Structured page parsing data:
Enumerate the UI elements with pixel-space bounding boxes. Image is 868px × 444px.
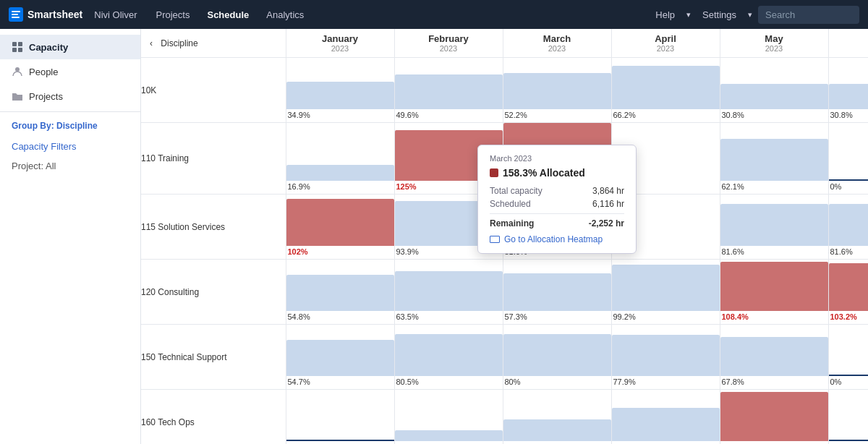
capacity-bar xyxy=(395,74,503,109)
discipline-header: ‹ Discipline xyxy=(141,29,286,58)
bar-cell-120consulting-col1[interactable]: 63.5% xyxy=(394,260,503,325)
bar-cell-10k-col0[interactable]: 34.9% xyxy=(286,58,394,123)
bar-cell-10k-col5[interactable]: 30.8% xyxy=(828,58,868,123)
capacity-bar xyxy=(503,273,611,311)
bar-wrapper: 0% xyxy=(829,123,869,194)
project-filter[interactable]: Project: All xyxy=(0,156,140,176)
sidebar: Capacity People Projects Group By: Disci… xyxy=(0,29,141,444)
bar-cell-110training-col3[interactable] xyxy=(611,123,720,195)
bar-cell-150techsupport-col2[interactable]: 80% xyxy=(503,325,611,390)
pct-label: 63.5% xyxy=(395,312,503,321)
discipline-cell-120consulting: 120 Consulting xyxy=(141,260,286,325)
bar-cell-150techsupport-col4[interactable]: 67.8% xyxy=(720,325,828,390)
capacity-bar xyxy=(395,430,503,441)
bar-cell-150techsupport-col0[interactable]: 54.7% xyxy=(286,325,394,390)
bar-cell-10k-col1[interactable]: 49.6% xyxy=(394,58,503,123)
bar-cell-120consulting-col2[interactable]: 57.3% xyxy=(503,260,611,325)
svg-point-8 xyxy=(15,67,20,72)
capacity-bar xyxy=(612,265,720,311)
capacity-bar xyxy=(612,335,720,376)
bar-cell-10k-col3[interactable]: 66.2% xyxy=(611,58,720,123)
month-name-apr: April xyxy=(621,33,711,44)
bar-wrapper: 57.3% xyxy=(503,260,611,324)
capacity-bar xyxy=(612,408,720,441)
table-row: 110 Training16.9%125% March 2023 158.3% … xyxy=(141,123,868,195)
bar-cell-115solution-col1[interactable]: 93.9% xyxy=(394,195,503,260)
capacity-bar xyxy=(720,262,828,311)
capacity-bar xyxy=(720,204,828,246)
month-header-apr: April 2023 xyxy=(611,29,720,58)
grid-icon xyxy=(12,41,23,53)
month-year-mar: 2023 xyxy=(512,44,603,53)
capacity-bar xyxy=(503,204,611,246)
table-row: 160 Tech Ops0%9.4%26.8%48.2%107.1%0% xyxy=(141,390,868,445)
table-row: 10K34.9%49.6%52.2%66.2%30.8%30.8% xyxy=(141,58,868,123)
bar-wrapper: 99.2% xyxy=(612,260,720,324)
bar-cell-160techops-col5[interactable]: 0% xyxy=(828,390,868,445)
bar-cell-110training-col5[interactable]: 0% xyxy=(828,123,868,195)
discipline-cell-10k: 10K xyxy=(141,58,286,123)
bar-cell-160techops-col2[interactable]: 26.8% xyxy=(503,390,611,445)
bar-cell-115solution-col0[interactable]: 102% xyxy=(286,195,394,260)
bar-cell-10k-col2[interactable]: 52.2% xyxy=(503,58,611,123)
bar-cell-115solution-col3[interactable] xyxy=(611,195,720,260)
column-header-row: ‹ Discipline January 2023 February 2023 … xyxy=(141,29,868,58)
bar-cell-150techsupport-col5[interactable]: 0% xyxy=(828,325,868,390)
user-name[interactable]: Nivi Oliver xyxy=(94,9,137,20)
bar-wrapper: 108.4% xyxy=(720,260,828,324)
bar-cell-160techops-col3[interactable]: 48.2% xyxy=(611,390,720,445)
bar-cell-120consulting-col5[interactable]: 103.2% xyxy=(828,260,868,325)
bar-cell-120consulting-col4[interactable]: 108.4% xyxy=(720,260,828,325)
pct-label: 81.6% xyxy=(503,247,611,256)
bar-cell-160techops-col0[interactable]: 0% xyxy=(286,390,394,445)
prev-arrow[interactable]: ‹ xyxy=(150,38,153,48)
bar-cell-150techsupport-col3[interactable]: 77.9% xyxy=(611,325,720,390)
folder-icon xyxy=(12,90,23,102)
bar-wrapper: 48.2% xyxy=(612,390,720,444)
search-input[interactable] xyxy=(758,6,859,24)
bar-cell-110training-col4[interactable]: 62.1% xyxy=(720,123,828,195)
month-year-apr: 2023 xyxy=(621,44,711,53)
bar-cell-10k-col4[interactable]: 30.8% xyxy=(720,58,828,123)
bar-cell-110training-col0[interactable]: 16.9% xyxy=(286,123,394,195)
bar-cell-115solution-col5[interactable]: 81.6% xyxy=(828,195,868,260)
bar-cell-110training-col1[interactable]: 125% xyxy=(394,123,503,195)
bar-wrapper: 52.2% xyxy=(503,58,611,122)
capacity-bar xyxy=(720,139,828,181)
sidebar-item-capacity[interactable]: Capacity xyxy=(0,35,140,59)
sidebar-item-people[interactable]: People xyxy=(0,59,140,84)
bar-cell-120consulting-col0[interactable]: 54.8% xyxy=(286,260,394,325)
bar-wrapper: 26.8% xyxy=(503,390,611,444)
nav-projects[interactable]: Projects xyxy=(149,7,197,23)
help-button[interactable]: Help xyxy=(650,7,681,23)
nav-schedule[interactable]: Schedule xyxy=(200,7,256,23)
bar-wrapper: 34.9% xyxy=(286,58,394,122)
svg-rect-6 xyxy=(12,48,17,52)
capacity-bar xyxy=(829,263,869,311)
bar-wrapper: 81.6% xyxy=(829,195,869,259)
sidebar-item-projects[interactable]: Projects xyxy=(0,84,140,108)
bar-cell-120consulting-col3[interactable]: 99.2% xyxy=(611,260,720,325)
settings-arrow: ▾ xyxy=(748,10,752,20)
bar-cell-160techops-col1[interactable]: 9.4% xyxy=(394,390,503,445)
sidebar-people-label: People xyxy=(29,67,58,77)
bar-cell-110training-col2[interactable]: March 2023 158.3% Allocated Total capaci… xyxy=(503,123,611,195)
pct-label: 30.8% xyxy=(829,111,869,119)
bar-cell-160techops-col4[interactable]: 107.1% xyxy=(720,390,828,445)
bar-cell-150techsupport-col1[interactable]: 80.5% xyxy=(394,325,503,390)
nav-analytics[interactable]: Analytics xyxy=(259,7,311,23)
discipline-cell-160techops: 160 Tech Ops xyxy=(141,390,286,445)
bar-wrapper: 67.8% xyxy=(720,325,828,389)
bar-wrapper: 81.6% xyxy=(720,195,828,259)
bar-wrapper xyxy=(612,123,720,194)
pct-label: 66.2% xyxy=(612,111,720,119)
capacity-bar xyxy=(503,123,611,181)
pct-label: 0% xyxy=(829,377,869,386)
main-nav: Projects Schedule Analytics xyxy=(149,7,312,23)
bar-cell-115solution-col2[interactable]: 81.6% xyxy=(503,195,611,260)
pct-label: 16.9% xyxy=(286,182,394,191)
capacity-filters[interactable]: Capacity Filters xyxy=(0,137,140,156)
settings-button[interactable]: Settings xyxy=(697,7,742,23)
group-by-value[interactable]: Discipline xyxy=(56,121,98,131)
bar-cell-115solution-col4[interactable]: 81.6% xyxy=(720,195,828,260)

## [What you need to do]
Every line above is to be written out unchanged, with the pictures omitted.

## [Solution]
Enumerate the UI elements with pixel-space bounding boxes. Image is 868px × 444px.
capacity-bar xyxy=(395,74,503,109)
discipline-header: ‹ Discipline xyxy=(141,29,286,58)
bar-cell-120consulting-col1[interactable]: 63.5% xyxy=(394,260,503,325)
bar-cell-10k-col0[interactable]: 34.9% xyxy=(286,58,394,123)
bar-cell-10k-col5[interactable]: 30.8% xyxy=(828,58,868,123)
capacity-bar xyxy=(503,273,611,311)
bar-wrapper: 0% xyxy=(829,123,869,194)
project-filter[interactable]: Project: All xyxy=(0,156,140,176)
sidebar: Capacity People Projects Group By: Disci… xyxy=(0,29,141,444)
bar-cell-110training-col3[interactable] xyxy=(611,123,720,195)
bar-cell-150techsupport-col2[interactable]: 80% xyxy=(503,325,611,390)
pct-label: 63.5% xyxy=(395,312,503,321)
discipline-cell-120consulting: 120 Consulting xyxy=(141,260,286,325)
bar-cell-150techsupport-col4[interactable]: 67.8% xyxy=(720,325,828,390)
capacity-bar xyxy=(395,430,503,441)
bar-cell-150techsupport-col0[interactable]: 54.7% xyxy=(286,325,394,390)
bar-cell-10k-col1[interactable]: 49.6% xyxy=(394,58,503,123)
bar-cell-120consulting-col2[interactable]: 57.3% xyxy=(503,260,611,325)
svg-point-8 xyxy=(15,67,20,72)
capacity-bar xyxy=(612,265,720,311)
capacity-bar xyxy=(612,335,720,376)
bar-cell-10k-col3[interactable]: 66.2% xyxy=(611,58,720,123)
month-name-apr: April xyxy=(621,33,711,44)
bar-wrapper: 57.3% xyxy=(503,260,611,324)
capacity-bar xyxy=(612,408,720,441)
table-row: 110 Training16.9%125% March 2023 158.3% … xyxy=(141,123,868,195)
bar-cell-115solution-col1[interactable]: 93.9% xyxy=(394,195,503,260)
capacity-bar xyxy=(720,262,828,311)
capacity-bar xyxy=(720,204,828,246)
month-header-apr: April 2023 xyxy=(611,29,720,58)
grid-icon xyxy=(12,41,23,53)
month-year-mar: 2023 xyxy=(512,44,603,53)
capacity-bar xyxy=(503,204,611,246)
table-row: 160 Tech Ops0%9.4%26.8%48.2%107.1%0% xyxy=(141,390,868,445)
table-row: 10K34.9%49.6%52.2%66.2%30.8%30.8% xyxy=(141,58,868,123)
bar-wrapper: 99.2% xyxy=(612,260,720,324)
bar-cell-160techops-col5[interactable]: 0% xyxy=(828,390,868,445)
bar-cell-110training-col5[interactable]: 0% xyxy=(828,123,868,195)
discipline-cell-10k: 10K xyxy=(141,58,286,123)
bar-cell-160techops-col2[interactable]: 26.8% xyxy=(503,390,611,445)
bar-cell-115solution-col0[interactable]: 102% xyxy=(286,195,394,260)
bar-cell-10k-col2[interactable]: 52.2% xyxy=(503,58,611,123)
bar-cell-115solution-col3[interactable] xyxy=(611,195,720,260)
column-header-row: ‹ Discipline January 2023 February 2023 … xyxy=(141,29,868,58)
bar-cell-150techsupport-col5[interactable]: 0% xyxy=(828,325,868,390)
user-name[interactable]: Nivi Oliver xyxy=(94,9,137,20)
bar-wrapper: 108.4% xyxy=(720,260,828,324)
bar-cell-160techops-col3[interactable]: 48.2% xyxy=(611,390,720,445)
bar-cell-120consulting-col5[interactable]: 103.2% xyxy=(828,260,868,325)
bar-cell-120consulting-col4[interactable]: 108.4% xyxy=(720,260,828,325)
pct-label: 81.6% xyxy=(503,247,611,256)
bar-cell-160techops-col0[interactable]: 0% xyxy=(286,390,394,445)
prev-arrow[interactable]: ‹ xyxy=(150,38,153,48)
bar-cell-150techsupport-col3[interactable]: 77.9% xyxy=(611,325,720,390)
folder-icon xyxy=(12,90,23,102)
bar-wrapper: 48.2% xyxy=(612,390,720,444)
search-input[interactable] xyxy=(758,6,859,24)
bar-cell-110training-col4[interactable]: 62.1% xyxy=(720,123,828,195)
month-year-apr: 2023 xyxy=(621,44,711,53)
bar-cell-10k-col4[interactable]: 30.8% xyxy=(720,58,828,123)
bar-cell-110training-col0[interactable]: 16.9% xyxy=(286,123,394,195)
bar-cell-115solution-col5[interactable]: 81.6% xyxy=(828,195,868,260)
bar-cell-110training-col1[interactable]: 125% xyxy=(394,123,503,195)
bar-wrapper: 52.2% xyxy=(503,58,611,122)
capacity-bar xyxy=(720,139,828,181)
sidebar-item-capacity[interactable]: Capacity xyxy=(0,35,140,59)
sidebar-item-people[interactable]: People xyxy=(0,59,140,84)
bar-cell-120consulting-col0[interactable]: 54.8% xyxy=(286,260,394,325)
bar-wrapper: 26.8% xyxy=(503,390,611,444)
nav-projects[interactable]: Projects xyxy=(149,7,197,23)
help-button[interactable]: Help xyxy=(650,7,681,23)
nav-schedule[interactable]: Schedule xyxy=(200,7,256,23)
bar-wrapper: 34.9% xyxy=(286,58,394,122)
svg-rect-6 xyxy=(12,48,17,52)
capacity-bar xyxy=(829,263,869,311)
bar-wrapper: 81.6% xyxy=(829,195,869,259)
sidebar-item-projects[interactable]: Projects xyxy=(0,84,140,108)
bar-cell-120consulting-col3[interactable]: 99.2% xyxy=(611,260,720,325)
settings-arrow: ▾ xyxy=(748,10,752,20)
bar-cell-160techops-col1[interactable]: 9.4% xyxy=(394,390,503,445)
sidebar-people-label: People xyxy=(29,67,58,77)
bar-cell-110training-col2[interactable]: March 2023 158.3% Allocated Total capaci… xyxy=(503,123,611,195)
pct-label: 30.8% xyxy=(829,111,869,119)
bar-cell-160techops-col4[interactable]: 107.1% xyxy=(720,390,828,445)
bar-cell-150techsupport-col1[interactable]: 80.5% xyxy=(394,325,503,390)
nav-analytics[interactable]: Analytics xyxy=(259,7,311,23)
discipline-cell-160techops: 160 Tech Ops xyxy=(141,390,286,445)
bar-wrapper: 67.8% xyxy=(720,325,828,389)
bar-wrapper: 81.6% xyxy=(720,195,828,259)
bar-wrapper xyxy=(612,123,720,194)
pct-label: 66.2% xyxy=(612,111,720,119)
capacity-bar xyxy=(503,123,611,181)
pct-label: 0% xyxy=(829,377,869,386)
main-nav: Projects Schedule Analytics xyxy=(149,7,312,23)
bar-cell-115solution-col2[interactable]: 81.6% xyxy=(503,195,611,260)
pct-label: 16.9% xyxy=(286,182,394,191)
capacity-filters[interactable]: Capacity Filters xyxy=(0,137,140,156)
settings-button[interactable]: Settings xyxy=(697,7,742,23)
group-by-value[interactable]: Discipline xyxy=(56,121,98,131)
bar-cell-115solution-col4[interactable]: 81.6% xyxy=(720,195,828,260)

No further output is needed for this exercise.